**** Data in this exercise ****

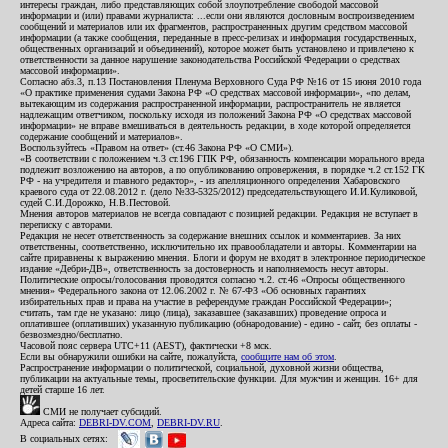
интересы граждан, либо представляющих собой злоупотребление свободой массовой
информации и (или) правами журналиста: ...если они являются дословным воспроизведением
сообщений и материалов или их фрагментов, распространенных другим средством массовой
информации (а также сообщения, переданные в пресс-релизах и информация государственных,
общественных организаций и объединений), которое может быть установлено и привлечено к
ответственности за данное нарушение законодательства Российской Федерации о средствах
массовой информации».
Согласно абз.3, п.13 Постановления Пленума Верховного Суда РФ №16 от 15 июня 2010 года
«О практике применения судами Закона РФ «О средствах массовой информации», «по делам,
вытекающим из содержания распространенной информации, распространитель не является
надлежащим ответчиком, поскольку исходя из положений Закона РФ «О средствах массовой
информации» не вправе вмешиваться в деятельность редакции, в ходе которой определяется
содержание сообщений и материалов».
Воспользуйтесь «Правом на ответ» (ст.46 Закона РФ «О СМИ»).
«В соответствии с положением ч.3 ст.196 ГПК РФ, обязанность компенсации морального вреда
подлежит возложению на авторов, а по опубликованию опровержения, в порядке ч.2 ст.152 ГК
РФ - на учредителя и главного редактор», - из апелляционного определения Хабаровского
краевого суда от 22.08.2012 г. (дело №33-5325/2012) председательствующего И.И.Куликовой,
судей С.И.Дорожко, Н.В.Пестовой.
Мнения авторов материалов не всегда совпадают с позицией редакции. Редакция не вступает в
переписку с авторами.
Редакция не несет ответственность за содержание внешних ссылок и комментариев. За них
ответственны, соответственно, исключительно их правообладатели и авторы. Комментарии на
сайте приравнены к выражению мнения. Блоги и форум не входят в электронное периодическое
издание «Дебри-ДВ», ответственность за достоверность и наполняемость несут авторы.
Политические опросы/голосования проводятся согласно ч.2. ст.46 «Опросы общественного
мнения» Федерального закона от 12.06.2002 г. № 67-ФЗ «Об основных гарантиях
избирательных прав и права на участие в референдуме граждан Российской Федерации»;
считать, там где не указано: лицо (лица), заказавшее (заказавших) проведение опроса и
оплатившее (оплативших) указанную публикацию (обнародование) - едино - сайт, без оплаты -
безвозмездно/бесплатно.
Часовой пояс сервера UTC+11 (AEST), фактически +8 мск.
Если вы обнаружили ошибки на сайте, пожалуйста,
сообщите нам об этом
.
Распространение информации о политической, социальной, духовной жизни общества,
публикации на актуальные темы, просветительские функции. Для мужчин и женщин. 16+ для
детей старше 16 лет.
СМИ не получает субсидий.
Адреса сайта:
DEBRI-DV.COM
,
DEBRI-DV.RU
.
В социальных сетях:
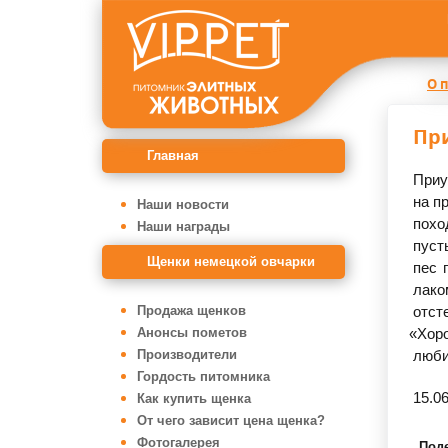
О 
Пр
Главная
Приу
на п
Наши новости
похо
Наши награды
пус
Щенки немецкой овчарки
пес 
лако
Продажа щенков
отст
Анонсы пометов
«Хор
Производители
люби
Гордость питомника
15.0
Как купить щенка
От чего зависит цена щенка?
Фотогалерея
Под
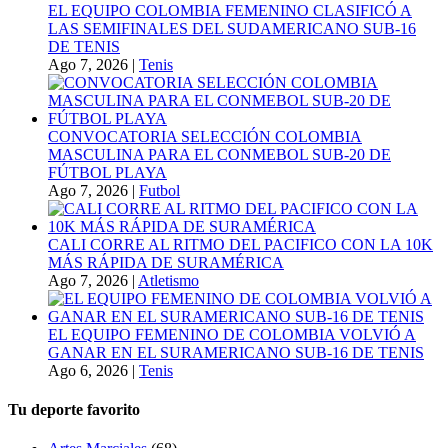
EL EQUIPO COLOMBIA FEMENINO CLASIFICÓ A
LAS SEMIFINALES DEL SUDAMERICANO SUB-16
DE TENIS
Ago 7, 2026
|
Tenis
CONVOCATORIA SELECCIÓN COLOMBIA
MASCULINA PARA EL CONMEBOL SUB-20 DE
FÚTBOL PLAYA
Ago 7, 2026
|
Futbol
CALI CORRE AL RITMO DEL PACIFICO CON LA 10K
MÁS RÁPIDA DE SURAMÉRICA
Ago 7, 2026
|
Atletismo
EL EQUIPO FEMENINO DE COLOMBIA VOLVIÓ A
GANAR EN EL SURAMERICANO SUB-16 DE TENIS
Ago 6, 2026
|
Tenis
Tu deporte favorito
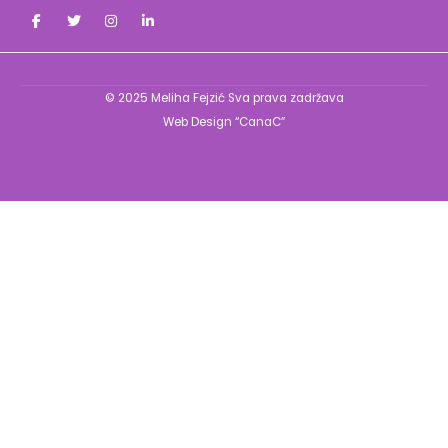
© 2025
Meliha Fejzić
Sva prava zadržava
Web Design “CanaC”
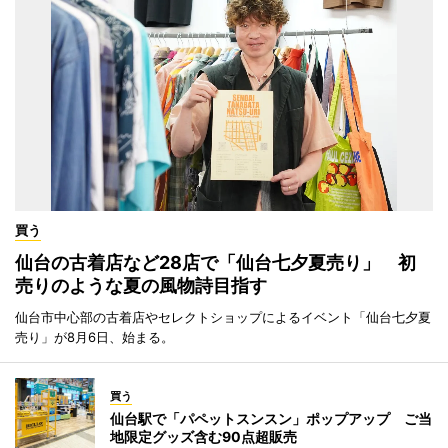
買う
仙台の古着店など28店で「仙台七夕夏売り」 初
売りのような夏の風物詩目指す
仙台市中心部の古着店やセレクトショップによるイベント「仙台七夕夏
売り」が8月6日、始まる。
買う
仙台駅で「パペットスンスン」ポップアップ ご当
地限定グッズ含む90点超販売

****

### Task prompt
The reply should repeat the listing above exactly and contain no pictures.

### Task solution
интересы граждан, либо представляющих собой злоупотребление свободой массовой
информации и (или) правами журналиста: ...если они являются дословным воспроизведением
сообщений и материалов или их фрагментов, распространенных другим средством массовой
информации (а также сообщения, переданные в пресс-релизах и информация государственных,
общественных организаций и объединений), которое может быть установлено и привлечено к
ответственности за данное нарушение законодательства Российской Федерации о средствах
массовой информации».
Согласно абз.3, п.13 Постановления Пленума Верховного Суда РФ №16 от 15 июня 2010 года
«О практике применения судами Закона РФ «О средствах массовой информации», «по делам,
вытекающим из содержания распространенной информации, распространитель не является
надлежащим ответчиком, поскольку исходя из положений Закона РФ «О средствах массовой
информации» не вправе вмешиваться в деятельность редакции, в ходе которой определяется
содержание сообщений и материалов».
Воспользуйтесь «Правом на ответ» (ст.46 Закона РФ «О СМИ»).
«В соответствии с положением ч.3 ст.196 ГПК РФ, обязанность компенсации морального вреда
подлежит возложению на авторов, а по опубликованию опровержения, в порядке ч.2 ст.152 ГК
РФ - на учредителя и главного редактор», - из апелляционного определения Хабаровского
краевого суда от 22.08.2012 г. (дело №33-5325/2012) председательствующего И.И.Куликовой,
судей С.И.Дорожко, Н.В.Пестовой.
Мнения авторов материалов не всегда совпадают с позицией редакции. Редакция не вступает в
переписку с авторами.
Редакция не несет ответственность за содержание внешних ссылок и комментариев. За них
ответственны, соответственно, исключительно их правообладатели и авторы. Комментарии на
сайте приравнены к выражению мнения. Блоги и форум не входят в электронное периодическое
издание «Дебри-ДВ», ответственность за достоверность и наполняемость несут авторы.
Политические опросы/голосования проводятся согласно ч.2. ст.46 «Опросы общественного
мнения» Федерального закона от 12.06.2002 г. № 67-ФЗ «Об основных гарантиях
избирательных прав и права на участие в референдуме граждан Российской Федерации»;
считать, там где не указано: лицо (лица), заказавшее (заказавших) проведение опроса и
оплатившее (оплативших) указанную публикацию (обнародование) - едино - сайт, без оплаты -
безвозмездно/бесплатно.
Часовой пояс сервера UTC+11 (AEST), фактически +8 мск.
Если вы обнаружили ошибки на сайте, пожалуйста,
сообщите нам об этом
.
Распространение информации о политической, социальной, духовной жизни общества,
публикации на актуальные темы, просветительские функции. Для мужчин и женщин. 16+ для
детей старше 16 лет.
СМИ не получает субсидий.
Адреса сайта:
DEBRI-DV.COM
,
DEBRI-DV.RU
.
В социальных сетях:
О 
Пр
Главная
Приу
на п
Наши новости
похо
Наши награды
пус
Щенки немецкой овчарки
пес 
лако
Продажа щенков
отст
Анонсы пометов
«Хор
Производители
люби
Гордость питомника
15.0
Как купить щенка
От чего зависит цена щенка?
Фотогалерея
Под
EL EQUIPO COLOMBIA FEMENINO CLASIFICÓ A
LAS SEMIFINALES DEL SUDAMERICANO SUB-16
DE TENIS
Ago 7, 2026
|
Tenis
CONVOCATORIA SELECCIÓN COLOMBIA
MASCULINA PARA EL CONMEBOL SUB-20 DE
FÚTBOL PLAYA
Ago 7, 2026
|
Futbol
CALI CORRE AL RITMO DEL PACIFICO CON LA 10K
MÁS RÁPIDA DE SURAMÉRICA
Ago 7, 2026
|
Atletismo
EL EQUIPO FEMENINO DE COLOMBIA VOLVIÓ A
GANAR EN EL SURAMERICANO SUB-16 DE TENIS
Ago 6, 2026
|
Tenis
Tu deporte favorito
© 2025
Meliha Fejzić
Sva prava zadržava
Web Design “CanaC”
買う
仙台の古着店など28店で「仙台七夕夏売り」 初
売りのような夏の風物詩目指す
仙台市中心部の古着店やセレクトショップによるイベント「仙台七夕夏
売り」が8月6日、始まる。
買う
仙台駅で「パペットスンスン」ポップアップ ご当
地限定グッズ含む90点超販売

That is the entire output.